Thursday, January 27, 2011

Comic Reviews


Morning Glories – First Arc #1-6

I’ve never seen an episode of Lost from start to finish, but I have heard an awful lot about it. For some people it was an addiction, others it was a pastime, and others still it was a guilty pleasure. Another common vein I hear when people talk about Lost is how damn confusing it was. I’ve never seen an episode, keep in mind, so this is just hearsay. But I think, in a way, Morning Glories is much like all of those things. It’s the confusing guilty pleasure of comic books if there can be such a thing. It’s a teenage soap-opera with a bit of psychological thriller and confusing-intrigue thrown into every issue. More than enough to keep you interested, but not quite the amount where you turn away fed-up.

The story revolves around Morning Glory, a highly lauded prep-school, where the six sixteen-year-old main characters end up, whether willingly or sent by their parents. Now I have to digress here for a moment to explain the confusing factor. In the opening pages, all these kids and their parents are fully aware of the school and how prestigious it is, but very shortly thereafter, in the same issue mind you, it becomes an off-the-grid place that is untraceable. See what I mean? Anyhow. These six students are about as by-the-book as they come for a ‘diverse’ group. Aside from all being extremely intelligent, there are the male and female anchors, who are the ‘leaders’; the male brat; the female socialite; the male foreign muscle; the female insecure one. And while that isn’t all that original, they are all written well and cleverly. Dialogue is what is key in books like these.

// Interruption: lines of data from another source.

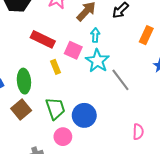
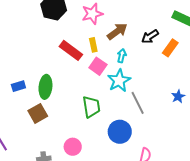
orange rectangle: (146, 35) -> (170, 48), moved
yellow rectangle: (55, 67) -> (93, 45), moved
green trapezoid: (55, 108) -> (91, 107), moved
blue circle: (84, 115) -> (120, 132), moved

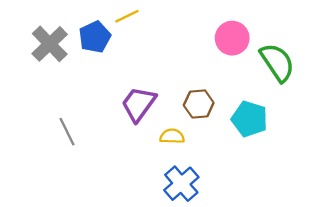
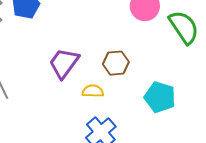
cyan pentagon: (249, 119) -> (160, 97), moved

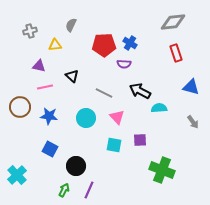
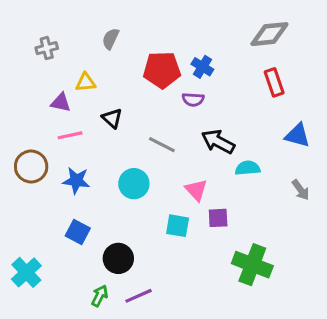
yellow triangle: (55, 45) -> (86, 82), moved
pink triangle: (117, 117) -> (196, 190), moved
purple line: (89, 190) -> (139, 296), turned 42

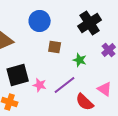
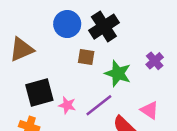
black cross: (90, 23) -> (104, 27), moved
green star: (80, 60) -> (118, 73), size x1.5

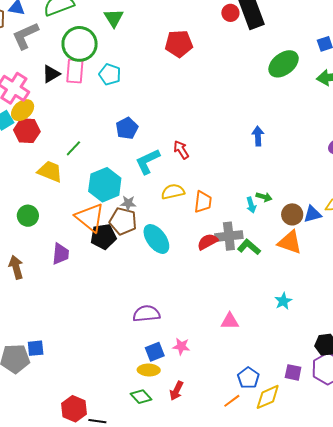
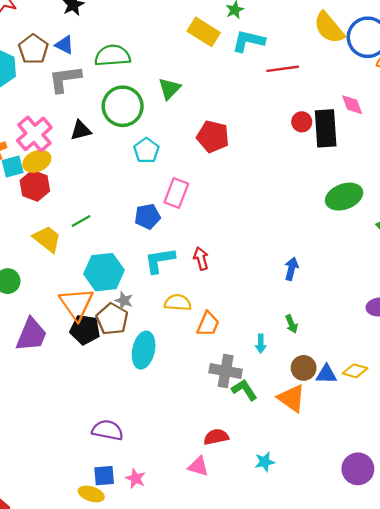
red pentagon: (179, 44) -> (213, 136), moved
pink rectangle: (75, 71) -> (176, 193), moved
green arrow: (264, 197) -> (291, 324), moved, turned 35
cyan ellipse: (156, 239) -> (144, 350), turned 32
red semicircle: (208, 242) -> (216, 437), moved
purple trapezoid: (61, 254) -> (31, 335), size x1.4

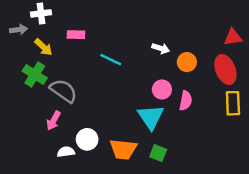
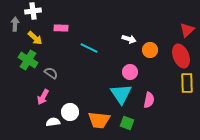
gray arrow: (19, 30) -> (15, 24), turned -80
red triangle: (233, 37) -> (187, 30), turned -35
gray semicircle: (63, 91) -> (51, 73), size x0.6
pink semicircle: (186, 101) -> (149, 100), moved

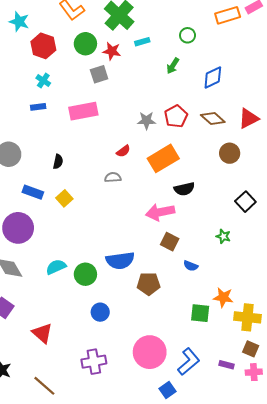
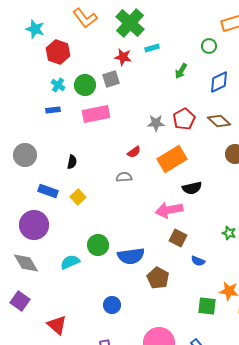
green circle: (188, 35) -> (209, 46), moved
green circle: (85, 44) -> (85, 85), moved
green circle: (85, 274) -> (98, 245), moved
brown pentagon: (149, 284) -> (158, 278), turned 30

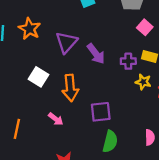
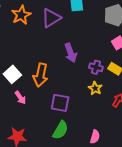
purple triangle: (66, 42) -> (51, 18), moved
white square: (38, 77) -> (12, 74), moved
yellow star: (143, 82) -> (95, 88), moved

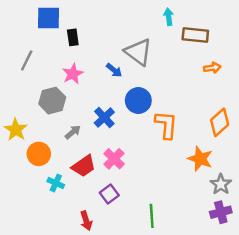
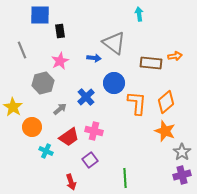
brown rectangle: (195, 35) -> (151, 63), moved
gray line: (27, 60) -> (22, 50), turned -48
blue arrow: (114, 70) -> (94, 58), turned -32
orange diamond: (220, 122) -> (166, 102), moved
pink cross: (114, 159) -> (94, 131), turned -30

The arc revolves around the students quickly discovering that this school is not what it’s made out to be, and there are definitely some mysterious, and extremely deadly motives at play by the part of the (also very stereotypical) ‘Dean’. As the issues continue, alliances are made, attempts at escape, detention, and so forth. What makes it so typical of a guilty-pleasure style of television soap-opera is that for every question that gets answered, at least three or four new ones pop up. This is definitely a good tactic to keep readers guessing, but more often than not it left me agonizingly frustrated instead of excitingly intrigued.

To sum it up in one sentence: so what happens next? Sure it may not be the greatest concept with the most enthralling batch of characters, but Nick Spencer has obviously done his job. I enjoy it enough to want to know what’s around the corner. That being said, it certainly won’t take a whole lot to steer away my interest; the scene with the cryptic writing on the wall nearly did that for me. But if he manages to start answering questions with at least half the frequency that he presents new ones, this could end up being an intriguing “guilty pleasure comic” to follow.

2 comments:

  1. Did you try Nick Spencer's latest, Infinite Vacation?

    ReplyDelete
  2. I haven't, but just read the premise and it seems pretty good. I'll probably check it out since it's a mini!